* **About this task**: Produce an exact transcription of the data, with the images left out.

# # #

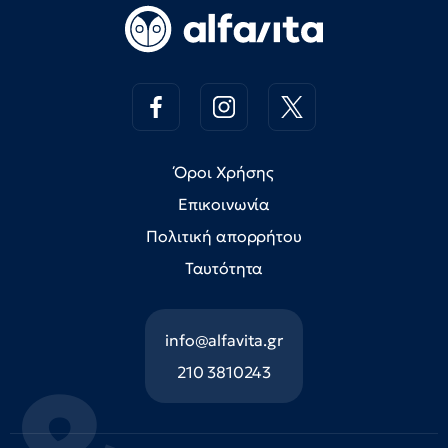
Όροι Χρήσης
Επικοινωνία
Πολιτική απορρήτου
Ταυτότητα
info@alfavita.gr
210 3810243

# # #

* **Written response**:
Όροι Χρήσης
Επικοινωνία
Πολιτική απορρήτου
Ταυτότητα
info@alfavita.gr
210 3810243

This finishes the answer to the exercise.